### Material provided:

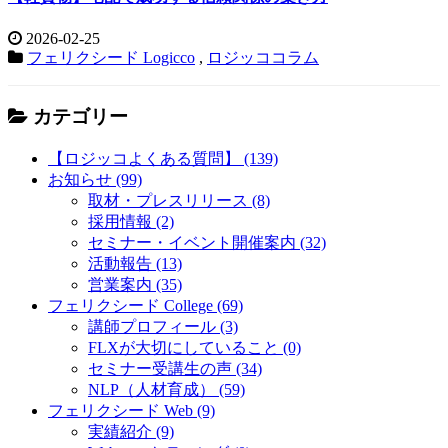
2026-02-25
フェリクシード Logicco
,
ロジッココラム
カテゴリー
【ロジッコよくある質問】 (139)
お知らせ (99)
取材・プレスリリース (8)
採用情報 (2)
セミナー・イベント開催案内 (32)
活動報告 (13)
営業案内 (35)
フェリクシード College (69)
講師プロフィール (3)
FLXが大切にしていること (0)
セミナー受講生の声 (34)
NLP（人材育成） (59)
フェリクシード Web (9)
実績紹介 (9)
==
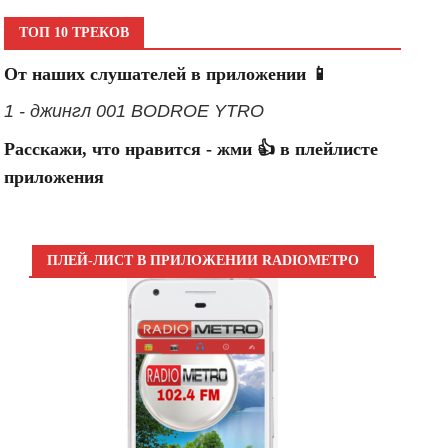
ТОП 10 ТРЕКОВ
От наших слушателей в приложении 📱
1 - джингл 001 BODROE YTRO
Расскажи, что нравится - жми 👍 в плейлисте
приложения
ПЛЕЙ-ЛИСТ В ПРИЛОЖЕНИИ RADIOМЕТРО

### About this exercise:
Which lines in the listing hold the word "フェリクシード"? Copy them out.

### Your solution:
フェリクシード Logicco
フェリクシード College (69)
フェリクシード Web (9)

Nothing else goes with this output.